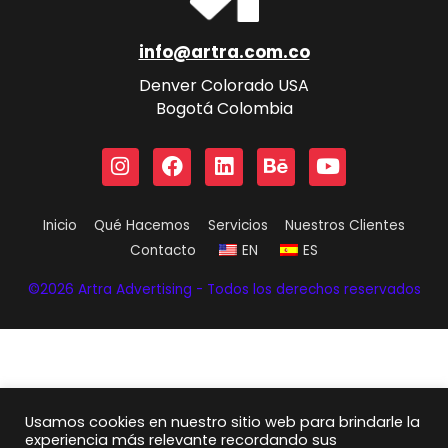
info@artra.com.co
Denver Colorado USA
Bogotá Colombia
I
F
L
B
Y
n
a
i
e
o
s
c
n
h
u
t
e
k
a
t
Inicio
Qué Hacemos
Servicios
Nuestros Clientes
a
b
e
n
u
g
o
d
c
b
Contacto
EN
ES
r
o
i
e
e
©2026 Artra Advertising - Todos los derechos reservados
a
k
n
m
Usamos cookies en nuestro sitio web para brindarle la
experiencia más relevante recordando sus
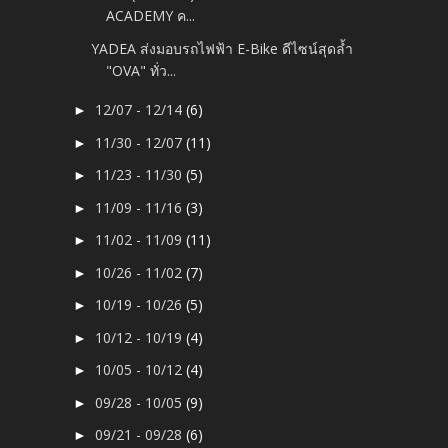
ACADEMY ค...
YADEA ส่งมอบรถไฟฟ้า E-Bike ดีไซน์สุดล้ำ
"OVA" ทั่ว...
12/07 - 12/14
(6)
►
11/30 - 12/07
(11)
►
11/23 - 11/30
(5)
►
11/09 - 11/16
(3)
►
11/02 - 11/09
(11)
►
10/26 - 11/02
(7)
►
10/19 - 10/26
(5)
►
10/12 - 10/19
(4)
►
10/05 - 10/12
(4)
►
09/28 - 10/05
(9)
►
09/21 - 09/28
(6)
►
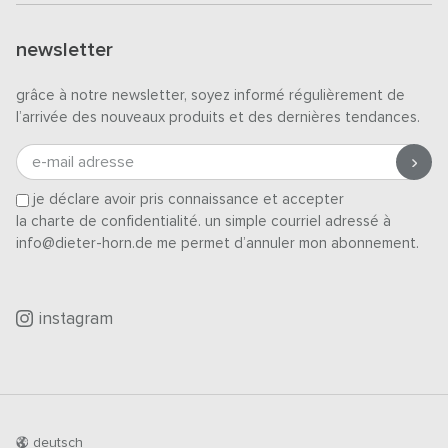
newsletter
grâce à notre newsletter, soyez informé régulièrement de
l’arrivée des nouveaux produits et des dernières tendances.
e-mail adresse
je déclare avoir pris connaissance et accepter
la charte de confidentialité
. un simple courriel adressé à
info@dieter-horn.de me permet d’annuler mon abonnement.
instagram
deutsch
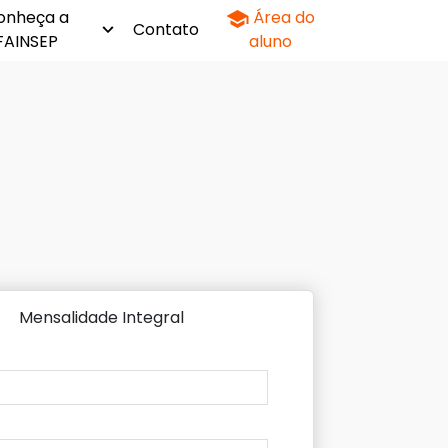
onheça a
Área do
Contato
FAINSEP
aluno
Mensalidade Integral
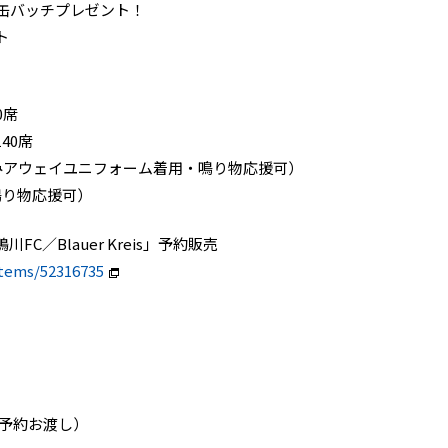
念缶バッチプレゼント！
ト
00席
40席
みアウェイユニフォーム着用・鳴り物応援可）
鳴り物応援可）
／Blauer Kreis」予約販売
items/52316735
・予約お渡し）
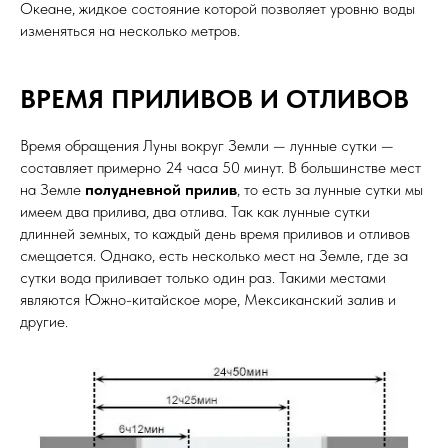
Океане, жидкое состояние которой позволяет уровню воды
изменяться на несколько метров.
ВРЕМЯ ПРИЛИВОВ И ОТЛИВОВ
Время обращения Луны вокруг Земли — лунные сутки —
составляет примерно 24 часа 50 минут. В большинстве мест
на Земле
полудневной прилив
, то есть за лунные сутки мы
имеем два прилива, два отлива. Так как лунные сутки
длинней земных, то каждый день время приливов и отливов
смещается. Однако, есть несколько мест на Земле, где за
сутки вода приливает только один раз. Такими местами
являются Южно-китайское море, Мексиканский залив и
другие.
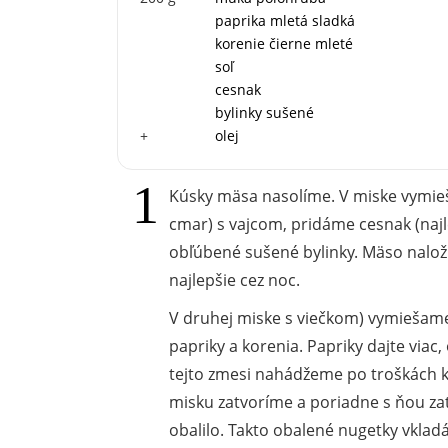
paprika mletá sladká
korenie čierne mleté
soľ
cesnak
bylinky sušené
+
olej
Kúsky mäsa nasolíme. V miske vymieš
cmar) s vajcom, pridáme cesnak (najl
obľúbené sušené bylinky. Mäso nalož
najlepšie cez noc.
V druhej miske s viečkom) vymiešame
papriky a korenia. Papriky dajte viac,
tejto zmesi nahádžeme po troškách
misku zatvoríme a poriadne s ňou z
obalilo. Takto obalené nugetky vkla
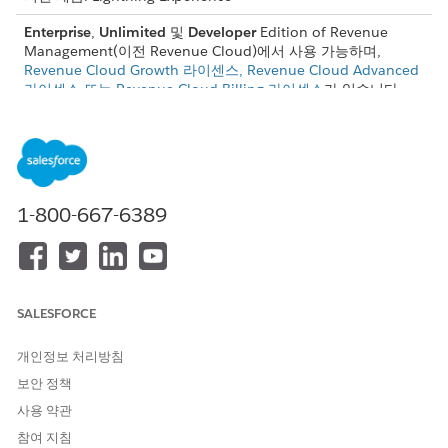
Enterprise
,
Unlimited
및
Developer
Edition of Revenue
Management(이전 Revenue Cloud)에서 사용 가능하며,
Revenue Cloud Growth 라이센스, Revenue Cloud Advanced
라이센스 또는 Revenue Cloud Billing 라이센스
가 있습니다.
소개
SmartBytes의 세일즈 담당자인 Alex는 기회 레코드에 공유된 요구
사항을 기반으로 5년에 걸쳐 Acme에 대한 견적서를 만듭니다. 전
1-800-667-6389
통적인 학습 방법에서 디지털 학습 솔루션으로 전환하려는 헬스케
어 클라이언트인 Bloomington 간호인 James과 견적서를 공유합
니다.
견적서를 공유한 후 Alex는 James를 만나 요구 사항에 더 많은 차
이점이 있다는 것을 깨닫습니다. Alex가 요구 사항에 따라 견적서를
SALESFORCE
업데이트하고 미세 조정합니다.
개인정보 처리방침
보안 정책
사용 약관
참여 지침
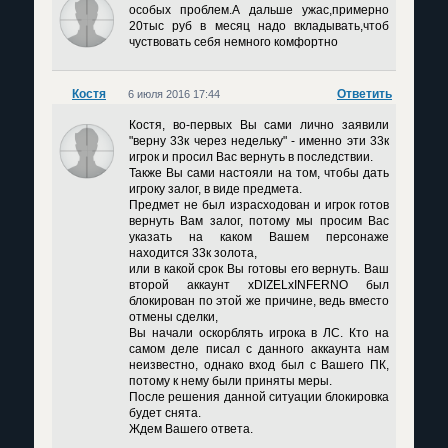
особых проблем.А дальше ужас,примерно
20тыс руб в месяц надо вкладывать,чтоб
чуствовать себя немного комфортно
Костя
Ответить
6 июля 2016 17:44
Костя, во-первых Вы сами лично заявили
"верну 33к через недельку" - именно эти 33к
игрок и просил Вас вернуть в последствии.
Также Вы сами настояли на том, чтобы дать
игроку залог, в виде предмета.
Предмет не был израсходован и игрок готов
вернуть Вам залог, потому мы просим Вас
указать на каком Вашем персонаже
находится 33к золота,
или в какой срок Вы готовы его вернуть. Ваш
второй аккаунт xDIZELxINFERNO был
блокирован по этой же причине, ведь вместо
отмены сделки,
Вы начали оскорблять игрока в ЛС. Кто на
самом деле писал с данного аккаунта нам
неизвестно, однако вход был с Вашего ПК,
потому к нему были приняты меры.
После решения данной ситуации блокировка
будет снята.
Ждем Вашего ответа.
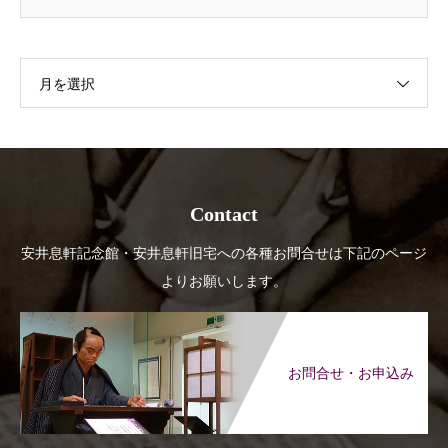
月を選択
Contact
安井息軒記念館・安井息軒旧宅への各種お問合せは下記のページ
よりお願いします。
お問合せ・お申込み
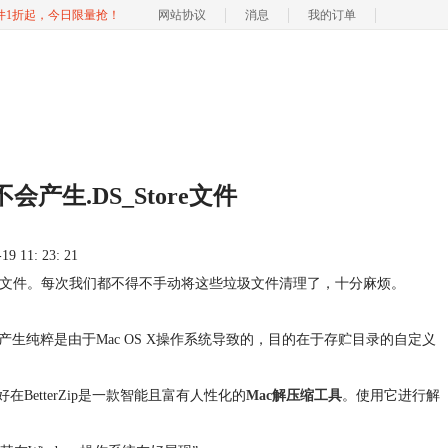
软件1折起，今日限量抢！
网站协议
消息
我的订单
不会产生.DS_Store文件
 11: 23: 21
之类的文件。每次我们都不得不手动将这些垃圾文件清理了，十分麻烦。
e。这个文件的产生纯粹是由于Mac OS X操作系统导致的，目的在于存贮目录的自定义
etterZip是一款智能且富有人性化的
Mac解压缩工具
。使用它进行解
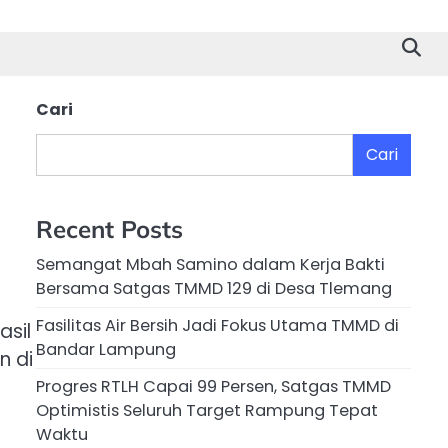
Cari
Cari
Recent Posts
Semangat Mbah Samino dalam Kerja Bakti
Bersama Satgas TMMD 129 di Desa Tlemang
Fasilitas Air Bersih Jadi Fokus Utama TMMD di
asil
Bandar Lampung
n di
Progres RTLH Capai 99 Persen, Satgas TMMD
Optimistis Seluruh Target Rampung Tepat
Waktu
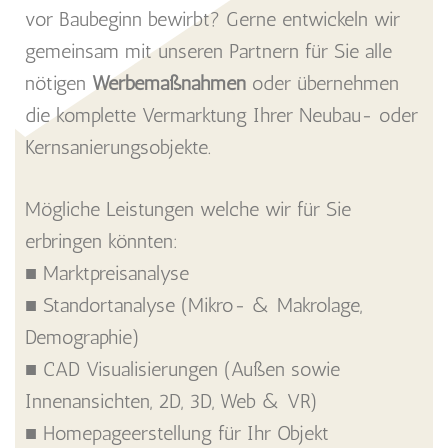
vor Baubeginn bewirbt? Gerne entwickeln wir
gemeinsam mit unseren Partnern für Sie alle
nötigen
Werbemaßnahmen
oder übernehmen
die komplette Vermarktung Ihrer Neubau- oder
Kernsanierungsobjekte.
Mögliche Leistungen welche wir für Sie
erbringen könnten:
■ Marktpreisanalyse
■ Standortanalyse (Mikro- & Makrolage,
Demographie)
■ CAD Visualisierungen (Außen sowie
Innenansichten, 2D, 3D, Web & VR)
■ Homepageerstellung für Ihr Objekt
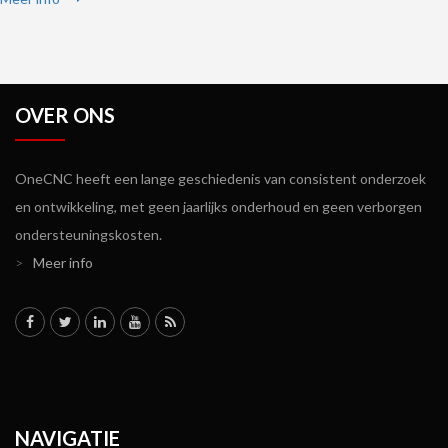
OVER ONS
OneCNC heeft een lange geschiedenis van consistent onderzoek
en ontwikkeling, met geen jaarlijks onderhoud en geen verborgen
ondersteuningskosten.
>
Meer info
NAVIGATIE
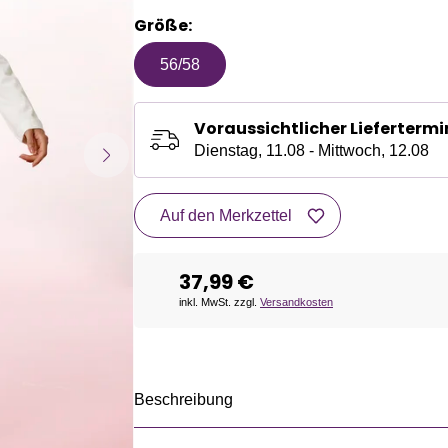
Größe:
56/58
Voraussichtlicher Liefertermi
Dienstag, 11.08 - Mittwoch, 12.08
Auf den Merkzettel
37,99 €
inkl. MwSt. zzgl.
Versandkosten
Beschreibung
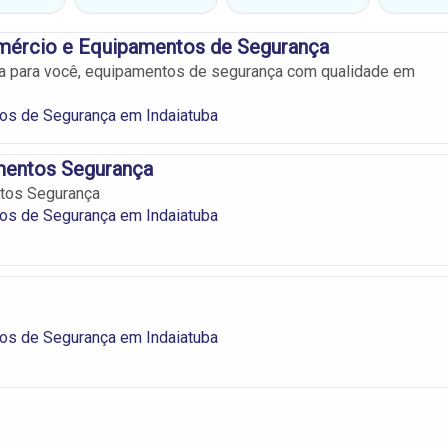
mércio e Equipamentos de Segurança
a para você, equipamentos de segurança com qualidade em
os de Segurança em Indaiatuba
mentos Segurança
tos Segurança
os de Segurança em Indaiatuba
os de Segurança em Indaiatuba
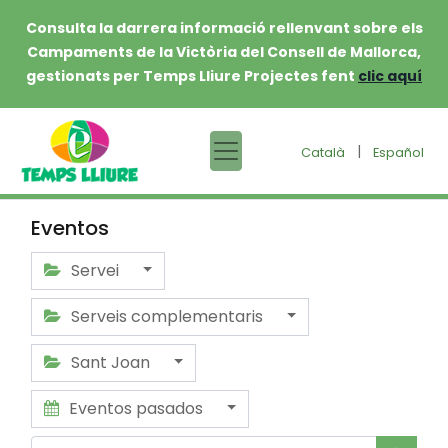
Consulta la darrera informació rellenvant sobre els
Campaments de la Victòria del Consell de Mallorca,
gestionats per Temps Lliure Projectes fent
clic aquí
|
Català
Español
Eventos
Servei
Serveis complementaris
Sant Joan
Eventos pasados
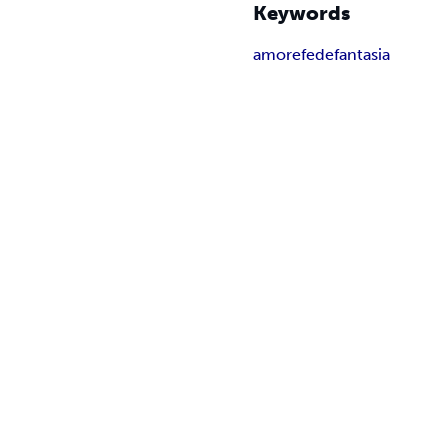
Keywords
amore
fede
fantasia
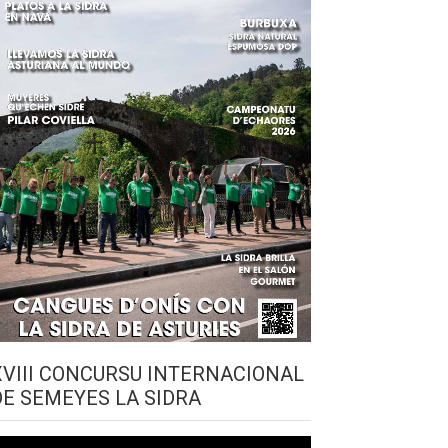
XVIII CONCURSU INTERNACIONAL
DE SEMEYES LA SIDRA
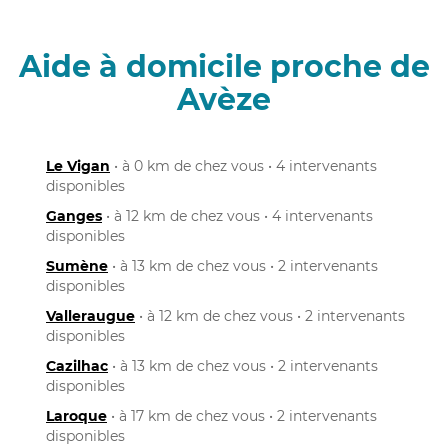
Aide à domicile proche de
Avèze
Le Vigan
• à 0 km de chez vous • 4 intervenants
disponibles
Ganges
• à 12 km de chez vous • 4 intervenants
disponibles
Sumène
• à 13 km de chez vous • 2 intervenants
disponibles
Valleraugue
• à 12 km de chez vous • 2 intervenants
disponibles
Cazilhac
• à 13 km de chez vous • 2 intervenants
disponibles
Laroque
• à 17 km de chez vous • 2 intervenants
disponibles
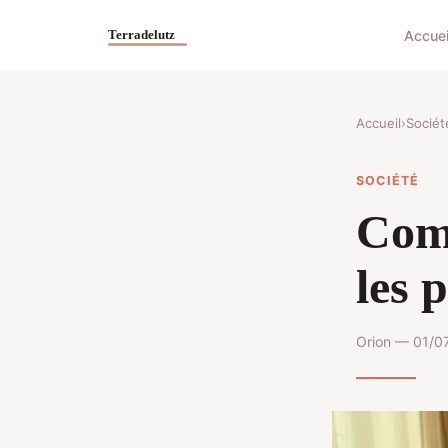
Accuei
Accueil
›
Sociét
SOCIÉTÉ
Comm
les 
Orion — 01/0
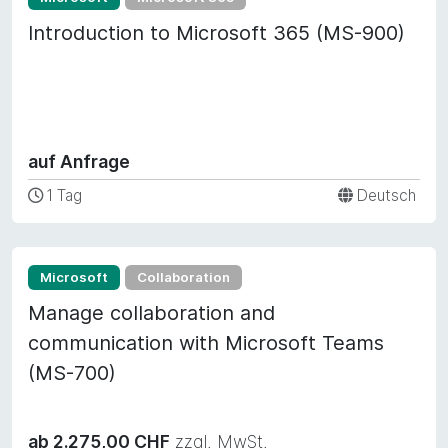
Introduction to Microsoft 365 (MS-900)
auf Anfrage
1 Tag
Deutsch
Microsoft
Collaboration
Manage collaboration and
communication with Microsoft Teams
(MS-700)
ab 2.275,00 CHF
zzgl. MwSt.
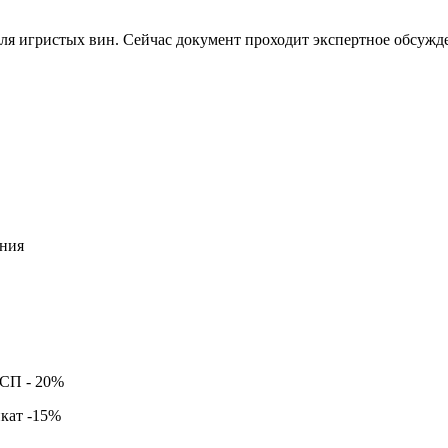
ля игристых вин. Сейчас документ проходит экспертное обсужде
ния
ССП -
20%
кат -
15%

> Required work:
Where does the word "para" appear in the records above? Return every line that holds it.

> Completed task:
Usamos cookies en nuestro sitio web para brindarle la
a para você, equipamentos de segurança com qualidade em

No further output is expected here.